The reason I find out is, this happened as constraint are declarative. But I did not understood the reason. Can anyone explain?

 

[TrickyDicky]

I dont think 0 < vari < 100 is valid syntax

try:

constraint range { vari > 0;
                   vari < 100; }

 

[jdshah]

I dont think 0 < vari < 100 is valid syntax

try:

constraint range { vari > 0;
                   vari < 100; }

Yeah that will work. But I want to know why this is not working

 

[dave_59]

It is valid syntax, but your constraint expression is evaluated like any other expression, with left to right association: ( ( 0 < vari ) < 100 ). Since the result of ( 0 < vari ) can only be 0 or 1 for any value of vari, your constraint expression is satisfied for any value of vari. Some tools have verbose solve modes that would show you this.

For ranges or set of values, I recommend using the inside operator (LRM section 18.5.3 Set membership ) instead:

constraint range { vari inside {[1:99];}

 

[jdshah]

It is valid syntax, but your constraint expression is evaluated like any other expression, with left to right association: ( ( 0 < vari ) < 100 ). Since the result of ( 0 < vari ) can only be 0 or 1 for any value of vari, your constraint expression is satisfied for any value of vari. Some tools have verbose solve modes that would show you this.
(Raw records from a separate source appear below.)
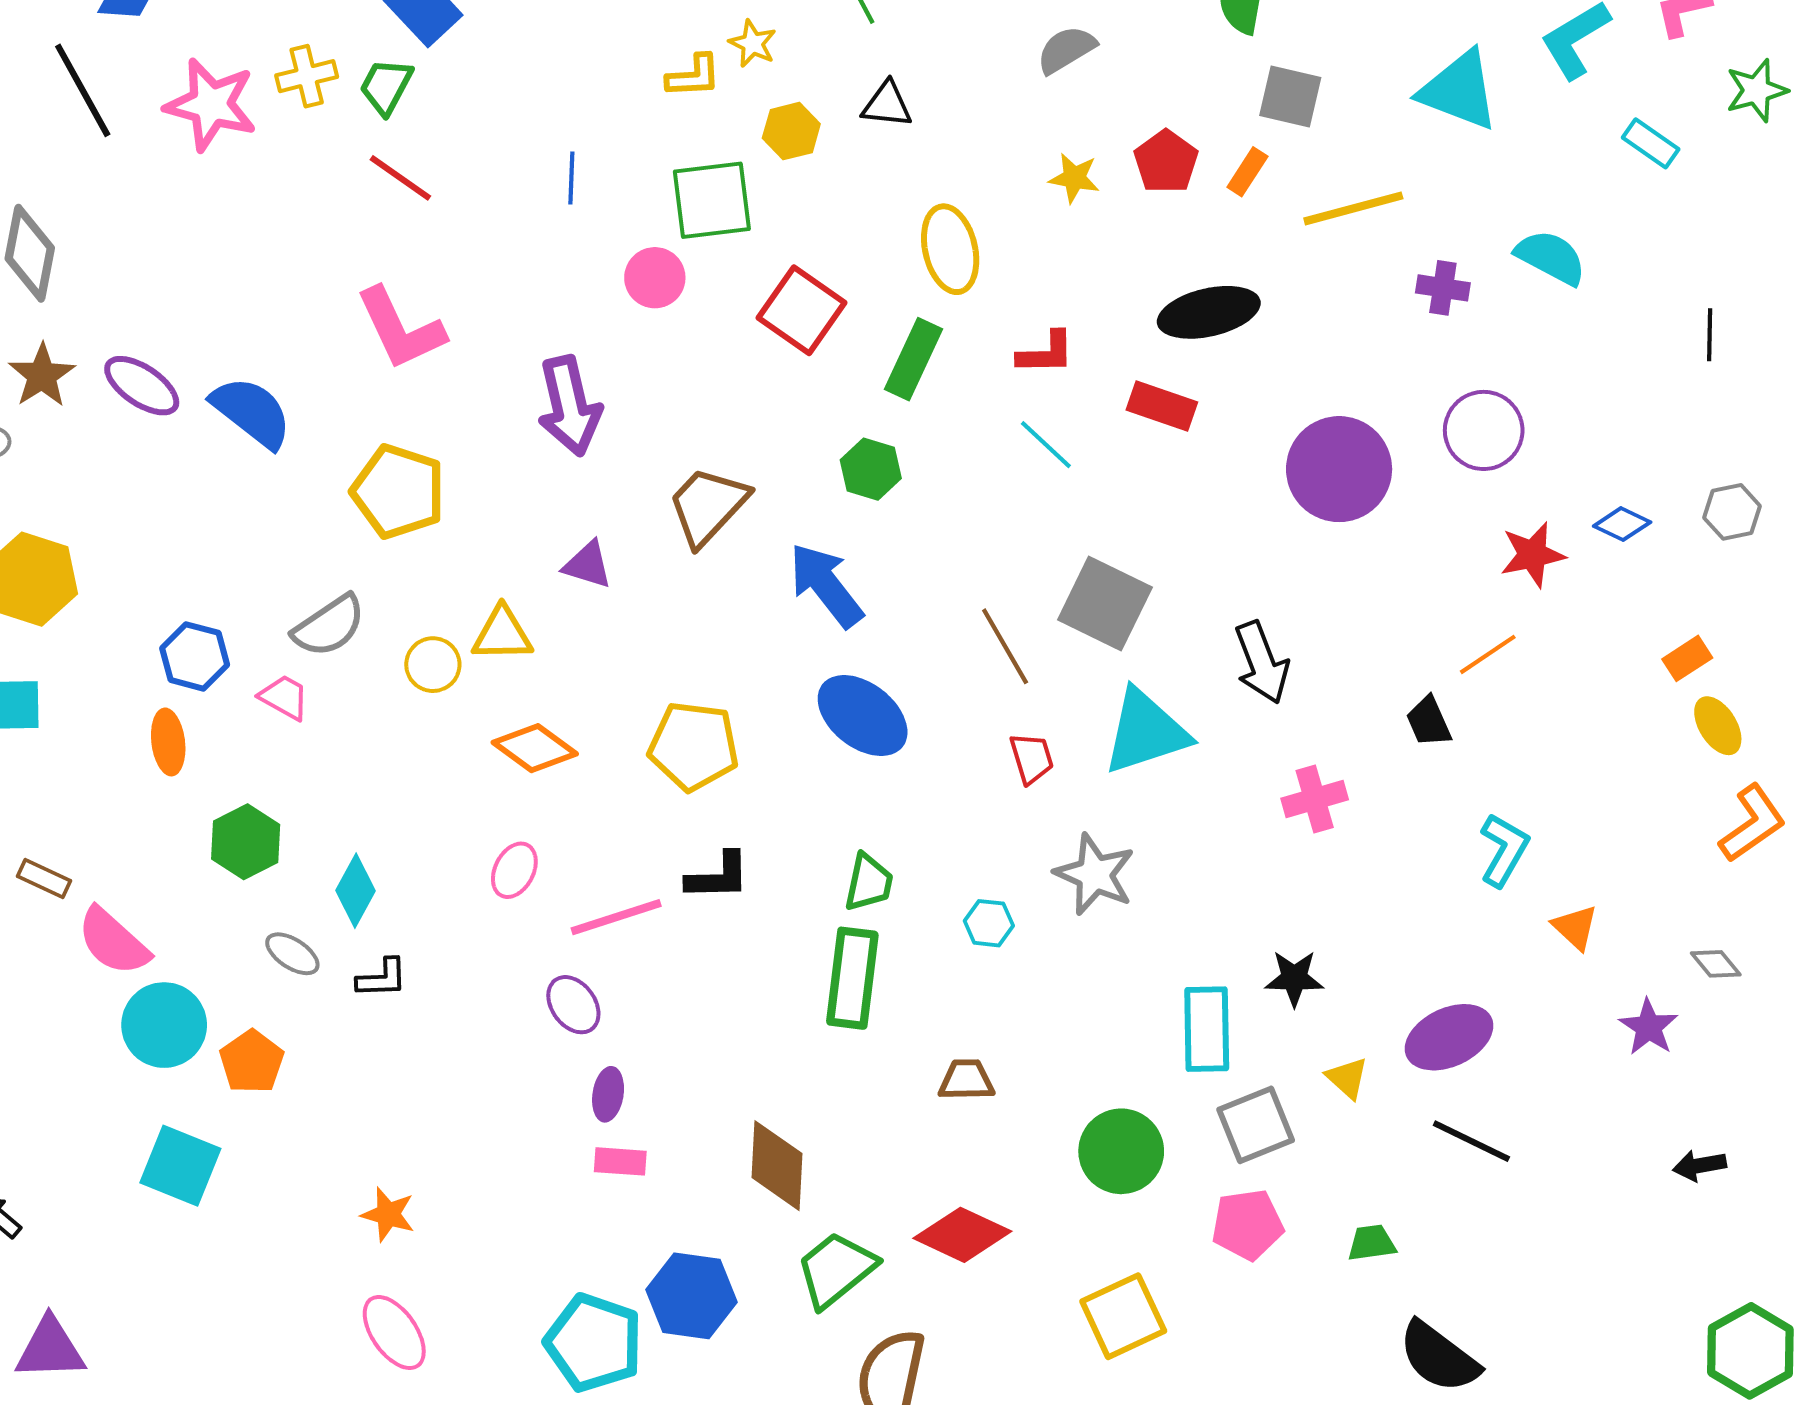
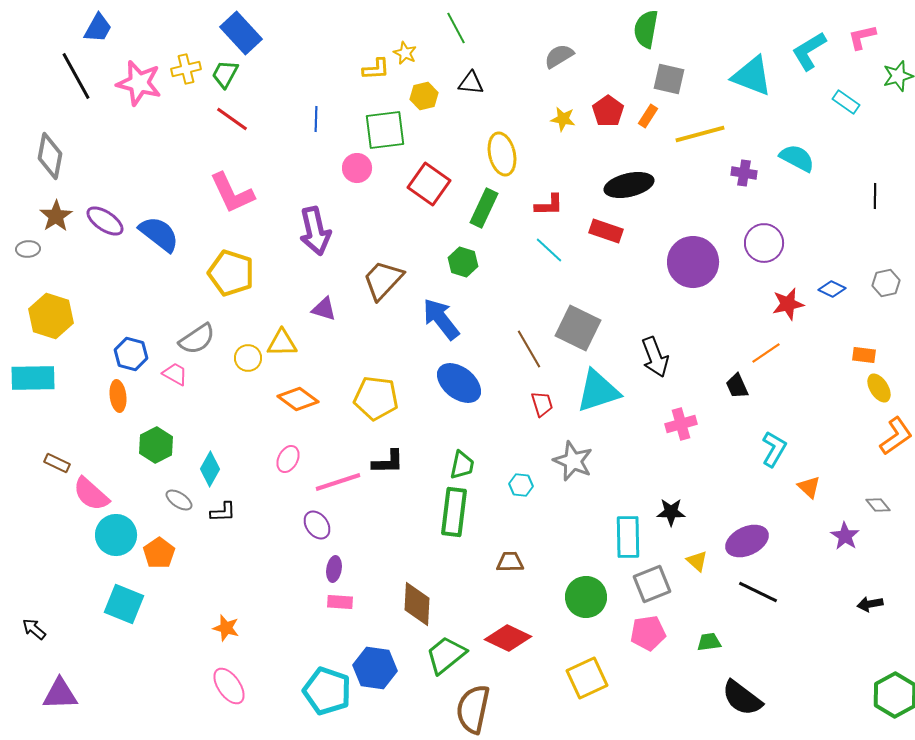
orange rectangle: (1687, 658) -> (864, 355), turned 40

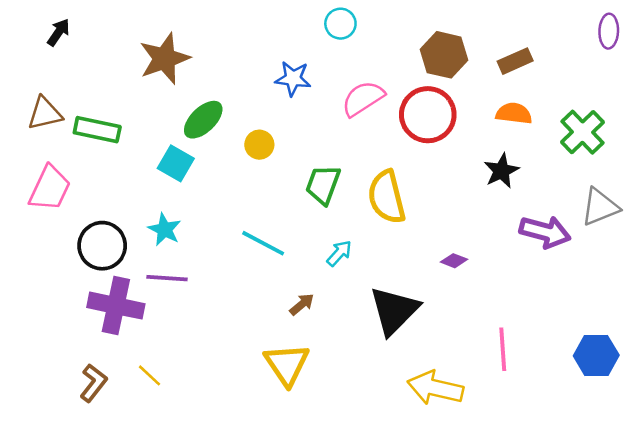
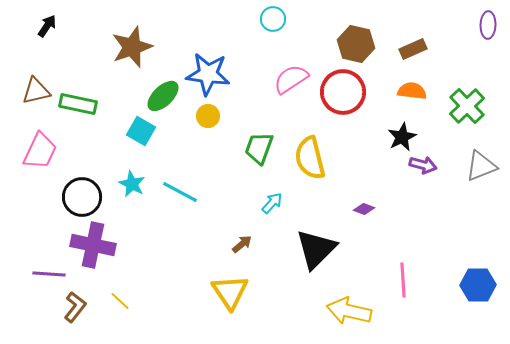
blue star: (293, 79) -> (208, 74), moved, size x1.5
purple arrow: (545, 232) -> (423, 165), moved, size x0.7
cyan line: (263, 243) -> (180, 192), moved
purple line: (167, 278) -> (49, 274), moved

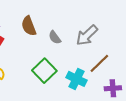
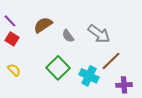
brown semicircle: (29, 26) -> (43, 25), turned 78
gray arrow: (87, 35) -> (99, 34), turned -100

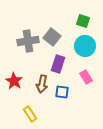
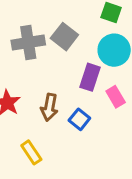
purple rectangle: (58, 64) -> (90, 77), moved
blue square: (62, 92) -> (79, 119), turned 32

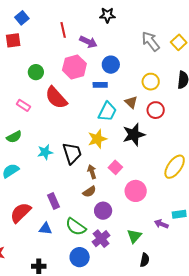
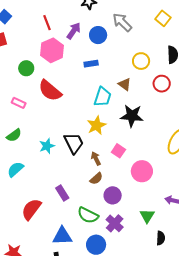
gray arrow: (151, 41) -> (122, 22), moved
purple arrow: (88, 42) -> (74, 31), turned -72
blue circle: (111, 65) -> (98, 35), moved
pink hexagon: (74, 67) -> (52, 50), moved
blue rectangle: (100, 85) -> (91, 64), moved
red circle: (156, 110) -> (162, 84), moved
black star: (134, 135) -> (132, 116), turned 30
blue triangle: (45, 229) -> (62, 236), moved, size x1.5

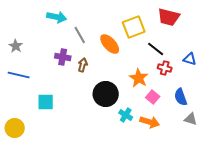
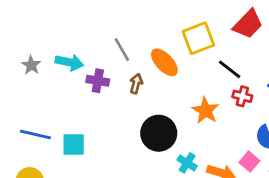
cyan arrow: (57, 17) -> (69, 62), moved
red trapezoid: (169, 17) -> (248, 24), turned -60
brown arrow: (83, 65) -> (136, 84), moved
blue line: (19, 75) -> (35, 135), moved
pink square: (153, 97) -> (249, 162), moved

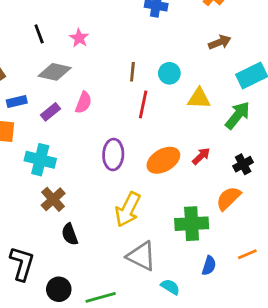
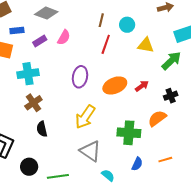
cyan cross: (40, 160) -> (28, 74), turned -30

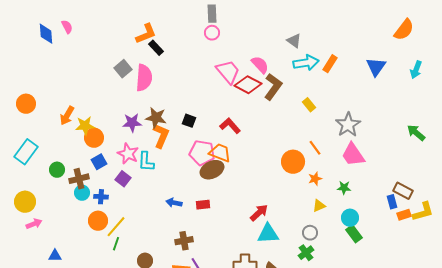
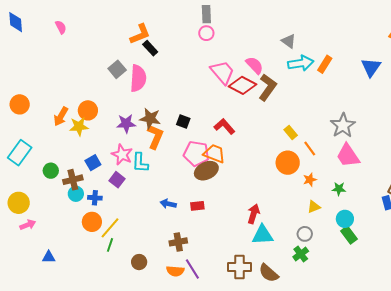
blue diamond: (46, 34) -> (16, 22), moved
yellow rectangle: (309, 105) -> (291, 133), moved
orange circle: (94, 138) -> (88, 110), moved
red arrow: (259, 213) -> (254, 214), turned -30

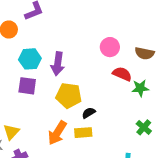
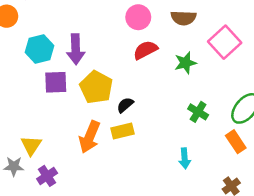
red semicircle: (122, 74) -> (145, 50), moved, turned -42
purple square: (27, 86) -> (56, 82), moved
yellow pentagon: (69, 96) -> (96, 87), turned 30

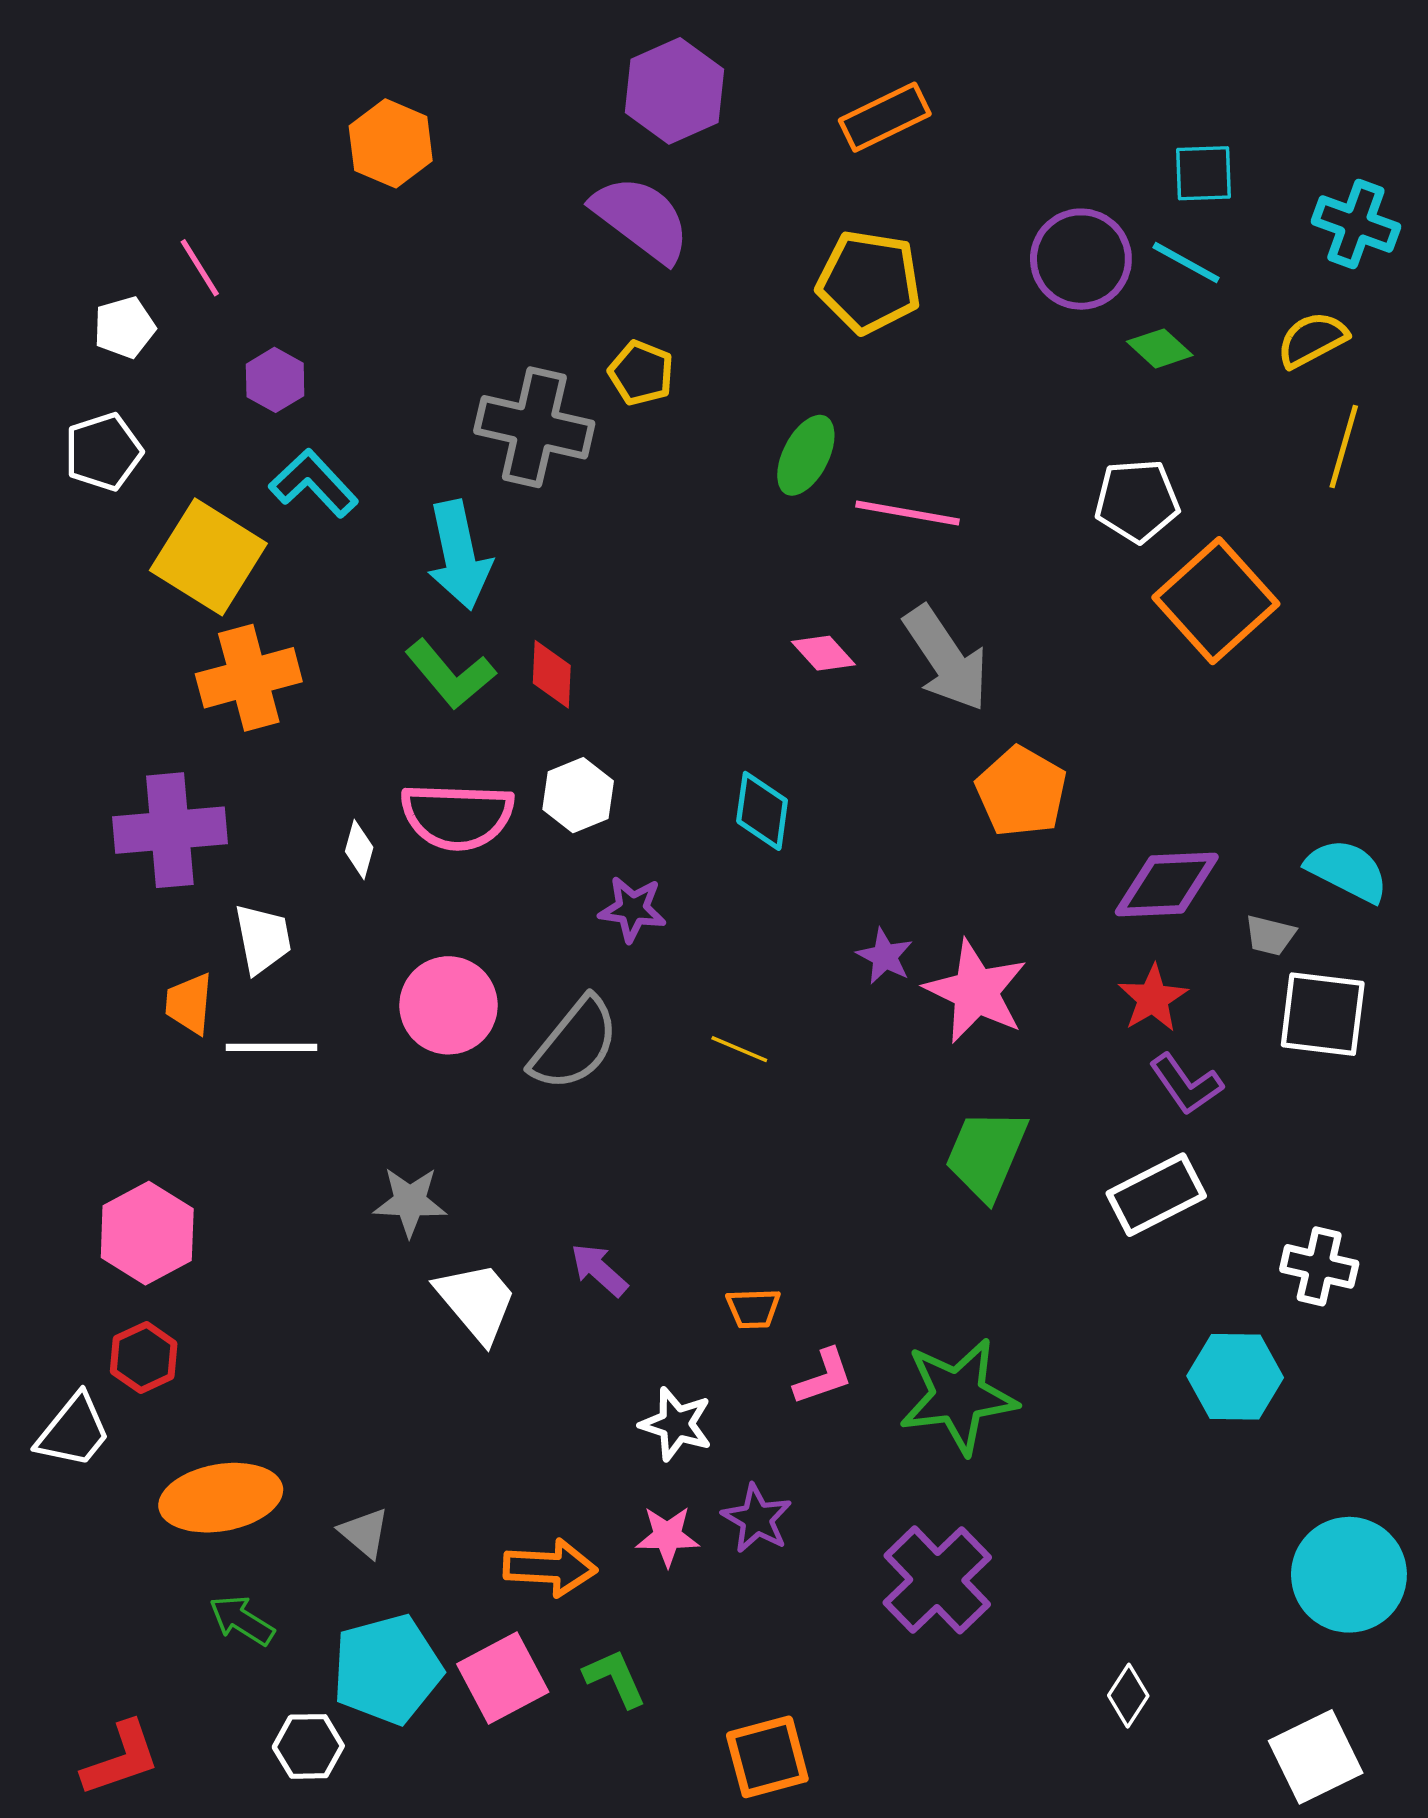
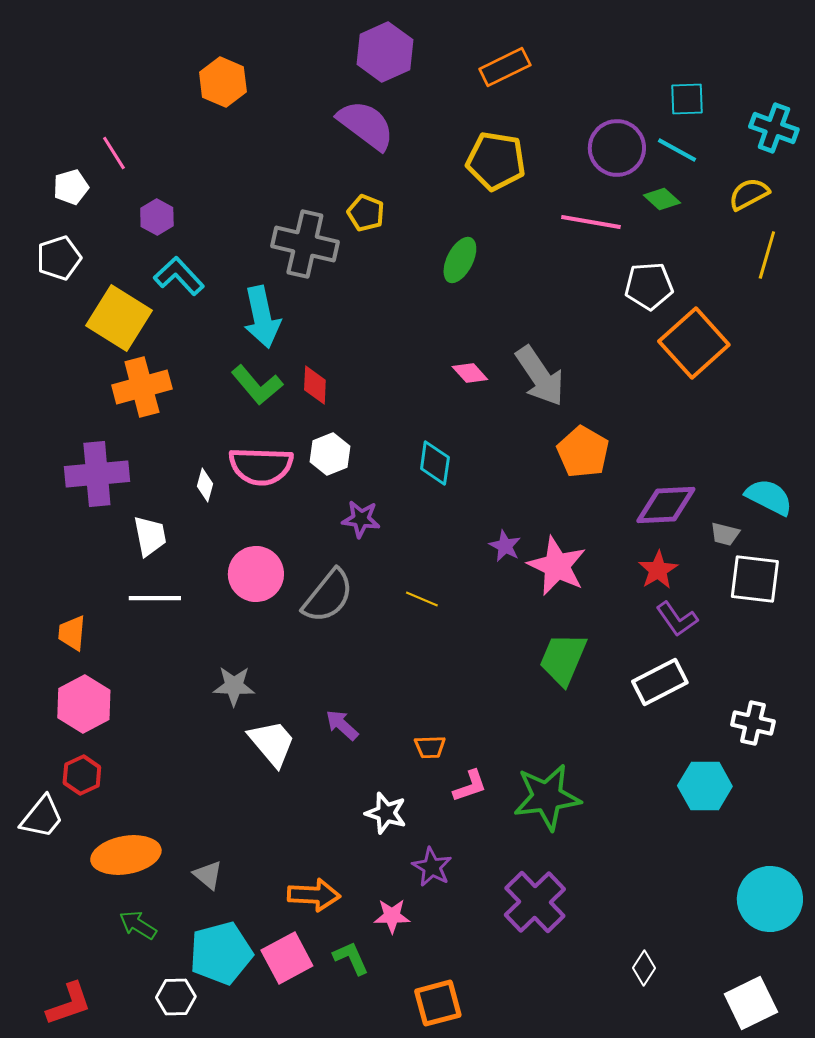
pink line: (907, 513) -> (591, 222), moved
orange trapezoid: (189, 1004) -> (72, 633), moved
pink star: (667, 1536) -> (392, 916), moved

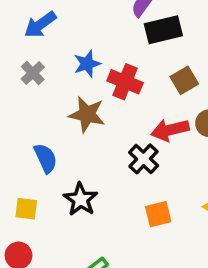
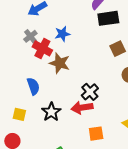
red cross: (125, 82) -> (42, 48), moved
red arrow: (170, 130) -> (82, 108), moved
orange square: (158, 214) -> (96, 134), moved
For ranges or set of values, I recommend using the inside operator (LRM section 18.5.3 Set membership ) instead:

constraint range { vari inside {[1:99];}

Thanks Dave for explanation.
Why constraint is evaluated like this. Is it because it is declarative? Is there any connection with that?

 

[dave_59]

There is no connection with whether the constraints are declarative or not. You wrote a expression that always evaluates to true (1'b1). Consider a plain-old Verilog example that does the same thing without any constraint solver.

module test;
  integer vari;
  `define RANGE  (0< vari < 100 )
  initial begin
      vari = $random;
      while ( ! `RANGE )
             vari = $random; // never executes 
      $display(" Randomization is done ");
      $display("vari : %d ", vari );
  end
endmodule

The while loop never executes its body because the while expression is always false, because `RANGE is always true. The value of vari is irrelevant to the expression. If you change RANGE to ((vari > 0) && (vari < 100)), then you will eventually get a value that satisfies the constraint.

But there are a number of problems with this procedural method of generating a random number. Assuming you wrote a meaningful constraint, there is no guarantee that $random will ever generate a value that satisfies the constraint. Or it could take a very long time before generating that value. And if you wrote a constraint that had no possible solutions, there would be no way to know that unless you exhaustively tried every value. Add to this a number of random variables with interdependent constraints and the problem becomes insurmountably.

That's where the declarative nature of the constraint solver comes in to play. It analyzes all the constraints together and comes up with an algorithm to generate values for all the random variables in what seems like a single step. Unfortunately, this makes it difficult to debug because you can't see all the intermediate constraint expression results.

But conceptually, you can sill think of the constraint solver as exhaustively trying every possible combination random values, then building a solution set of values that satisfies the constraints. When you call randomize() it just picks one of those randomly from the set.